◆ Exercise goal ◆
Only the lines below from the one containing "at the website" to the one containing "1 sprig of curry leaves" should be repeated, both included and unchanged.

Records shown: Begin

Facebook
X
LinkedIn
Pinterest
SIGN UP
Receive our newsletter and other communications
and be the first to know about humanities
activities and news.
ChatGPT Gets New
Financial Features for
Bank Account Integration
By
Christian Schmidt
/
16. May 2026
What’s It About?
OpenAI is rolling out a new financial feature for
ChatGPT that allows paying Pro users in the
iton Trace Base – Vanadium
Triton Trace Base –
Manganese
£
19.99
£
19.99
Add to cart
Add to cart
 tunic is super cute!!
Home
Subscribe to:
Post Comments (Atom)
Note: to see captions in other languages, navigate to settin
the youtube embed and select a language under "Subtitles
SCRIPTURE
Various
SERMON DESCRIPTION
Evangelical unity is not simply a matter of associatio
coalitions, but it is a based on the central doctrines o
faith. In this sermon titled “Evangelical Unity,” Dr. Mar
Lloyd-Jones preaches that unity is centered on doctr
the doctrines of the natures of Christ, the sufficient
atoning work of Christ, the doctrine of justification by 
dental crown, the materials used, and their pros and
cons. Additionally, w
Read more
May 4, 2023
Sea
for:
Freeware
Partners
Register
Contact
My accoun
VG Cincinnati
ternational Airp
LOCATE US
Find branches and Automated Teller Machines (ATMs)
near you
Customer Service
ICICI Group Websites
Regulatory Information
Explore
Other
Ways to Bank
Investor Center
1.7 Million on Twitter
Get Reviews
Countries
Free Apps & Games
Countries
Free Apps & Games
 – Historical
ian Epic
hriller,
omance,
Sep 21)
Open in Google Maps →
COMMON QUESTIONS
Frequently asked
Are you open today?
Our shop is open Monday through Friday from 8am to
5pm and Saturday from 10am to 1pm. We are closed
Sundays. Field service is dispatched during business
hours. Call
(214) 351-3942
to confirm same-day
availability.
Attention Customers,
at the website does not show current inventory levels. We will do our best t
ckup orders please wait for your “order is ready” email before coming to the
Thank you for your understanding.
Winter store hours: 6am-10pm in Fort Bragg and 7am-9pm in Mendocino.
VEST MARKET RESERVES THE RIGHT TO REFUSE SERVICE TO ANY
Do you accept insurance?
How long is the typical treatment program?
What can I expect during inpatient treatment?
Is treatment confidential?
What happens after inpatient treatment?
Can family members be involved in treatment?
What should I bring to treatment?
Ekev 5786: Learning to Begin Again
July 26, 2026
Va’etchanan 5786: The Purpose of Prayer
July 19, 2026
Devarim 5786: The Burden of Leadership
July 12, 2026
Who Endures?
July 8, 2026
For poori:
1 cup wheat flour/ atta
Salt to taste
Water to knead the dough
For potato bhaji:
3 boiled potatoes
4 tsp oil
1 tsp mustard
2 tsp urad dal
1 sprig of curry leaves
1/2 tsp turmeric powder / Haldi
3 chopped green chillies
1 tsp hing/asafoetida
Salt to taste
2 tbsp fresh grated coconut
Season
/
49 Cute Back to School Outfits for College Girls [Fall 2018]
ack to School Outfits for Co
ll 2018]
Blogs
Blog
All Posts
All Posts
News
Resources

Records shown: End
Records shown: Begin

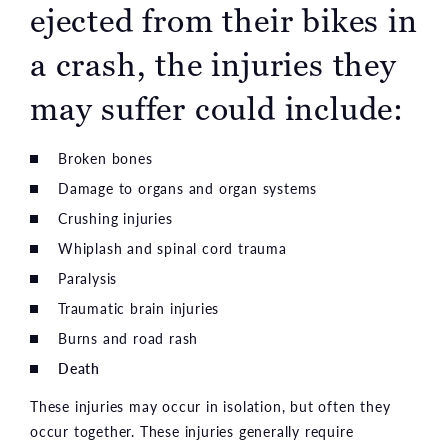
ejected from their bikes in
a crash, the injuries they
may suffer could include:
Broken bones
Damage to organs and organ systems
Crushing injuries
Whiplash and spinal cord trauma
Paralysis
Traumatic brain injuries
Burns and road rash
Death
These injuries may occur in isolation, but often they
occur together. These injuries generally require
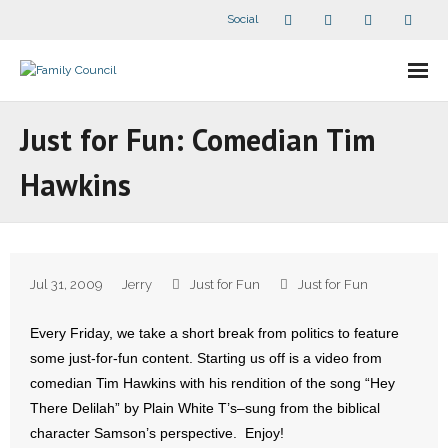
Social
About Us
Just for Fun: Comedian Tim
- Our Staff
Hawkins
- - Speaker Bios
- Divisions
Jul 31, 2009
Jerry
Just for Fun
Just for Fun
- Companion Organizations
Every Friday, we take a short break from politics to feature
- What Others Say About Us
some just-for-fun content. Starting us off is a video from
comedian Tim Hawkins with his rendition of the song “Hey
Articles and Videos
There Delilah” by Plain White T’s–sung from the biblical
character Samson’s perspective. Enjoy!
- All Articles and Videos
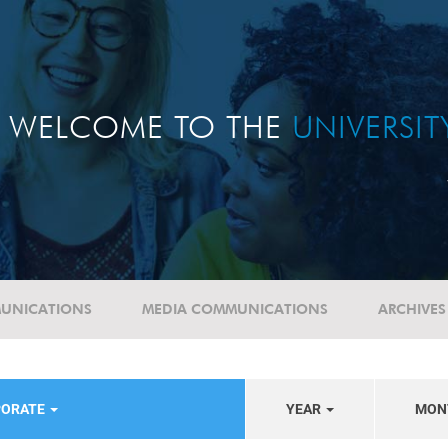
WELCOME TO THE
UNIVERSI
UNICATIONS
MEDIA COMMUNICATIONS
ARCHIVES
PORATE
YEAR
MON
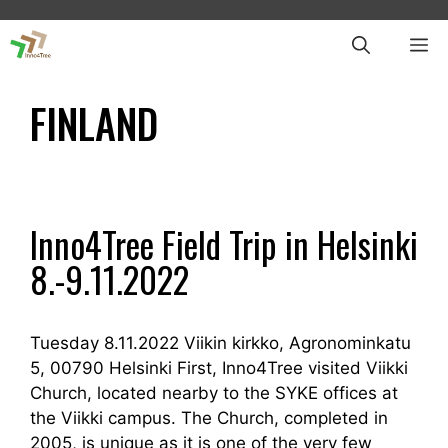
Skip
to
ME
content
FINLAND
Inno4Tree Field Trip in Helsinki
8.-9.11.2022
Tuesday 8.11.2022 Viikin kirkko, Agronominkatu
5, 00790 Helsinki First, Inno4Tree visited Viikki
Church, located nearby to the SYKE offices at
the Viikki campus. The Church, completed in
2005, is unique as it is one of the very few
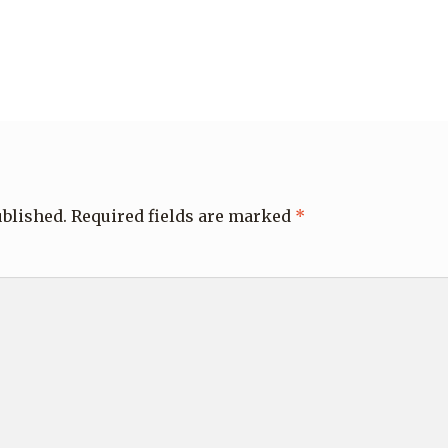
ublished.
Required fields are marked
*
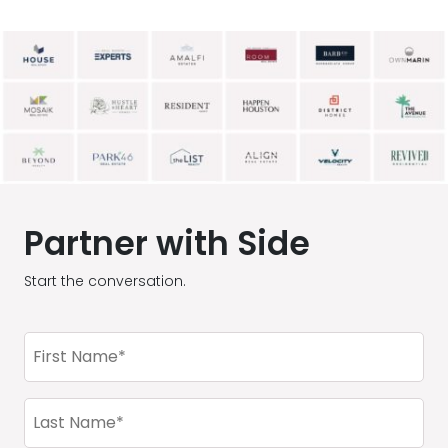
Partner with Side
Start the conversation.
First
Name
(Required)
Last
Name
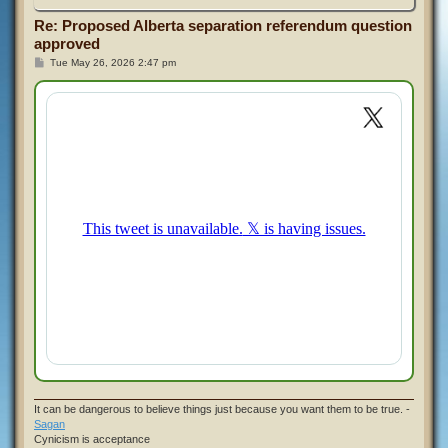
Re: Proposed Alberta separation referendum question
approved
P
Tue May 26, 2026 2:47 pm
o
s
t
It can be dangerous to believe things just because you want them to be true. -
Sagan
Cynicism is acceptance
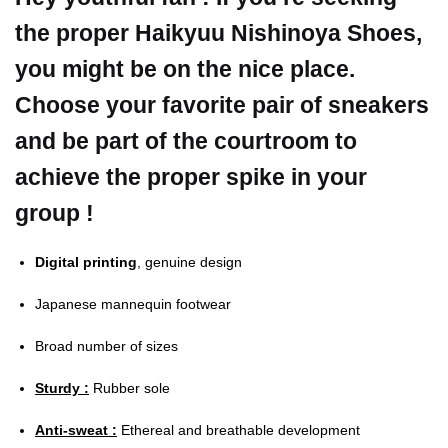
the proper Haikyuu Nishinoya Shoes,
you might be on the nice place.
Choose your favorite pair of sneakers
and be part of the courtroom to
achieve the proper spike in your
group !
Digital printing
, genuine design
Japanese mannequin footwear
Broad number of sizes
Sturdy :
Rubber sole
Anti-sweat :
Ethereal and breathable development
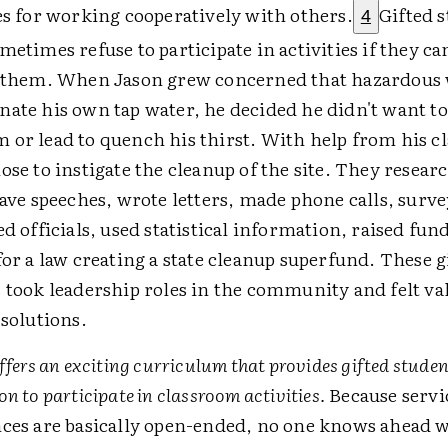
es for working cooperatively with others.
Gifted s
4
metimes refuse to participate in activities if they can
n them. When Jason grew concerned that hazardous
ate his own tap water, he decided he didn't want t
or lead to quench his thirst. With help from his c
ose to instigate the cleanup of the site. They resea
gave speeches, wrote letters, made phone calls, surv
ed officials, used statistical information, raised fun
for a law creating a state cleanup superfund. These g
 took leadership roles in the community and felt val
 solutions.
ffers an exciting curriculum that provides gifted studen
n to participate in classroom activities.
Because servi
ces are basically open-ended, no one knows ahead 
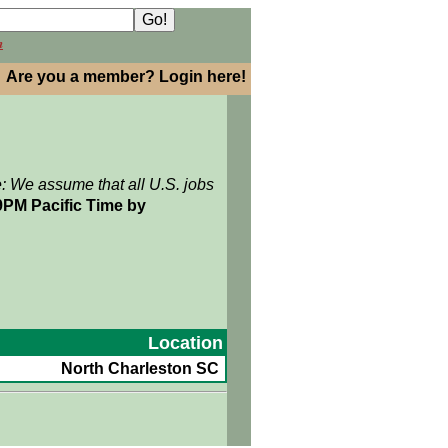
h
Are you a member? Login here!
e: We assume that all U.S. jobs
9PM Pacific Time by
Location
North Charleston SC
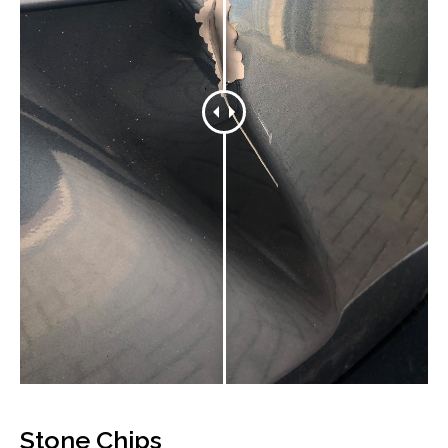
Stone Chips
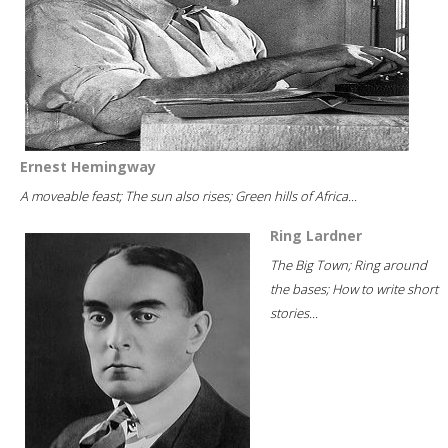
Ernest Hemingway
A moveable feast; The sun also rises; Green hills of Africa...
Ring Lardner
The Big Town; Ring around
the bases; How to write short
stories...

Records shown: End

◆ Reply ◆
at the website does not show current inventory levels. We will do our best t
ckup orders please wait for your “order is ready” email before coming to the
Thank you for your understanding.
Winter store hours: 6am-10pm in Fort Bragg and 7am-9pm in Mendocino.
VEST MARKET RESERVES THE RIGHT TO REFUSE SERVICE TO ANY
Do you accept insurance?
How long is the typical treatment program?
What can I expect during inpatient treatment?
Is treatment confidential?
What happens after inpatient treatment?
Can family members be involved in treatment?
What should I bring to treatment?
Ekev 5786: Learning to Begin Again
July 26, 2026
Va’etchanan 5786: The Purpose of Prayer
July 19, 2026
Devarim 5786: The Burden of Leadership
July 12, 2026
Who Endures?
July 8, 2026
For poori:
1 cup wheat flour/ atta
Salt to taste
Water to knead the dough
For potato bhaji:
3 boiled potatoes
4 tsp oil
1 tsp mustard
2 tsp urad dal
1 sprig of curry leaves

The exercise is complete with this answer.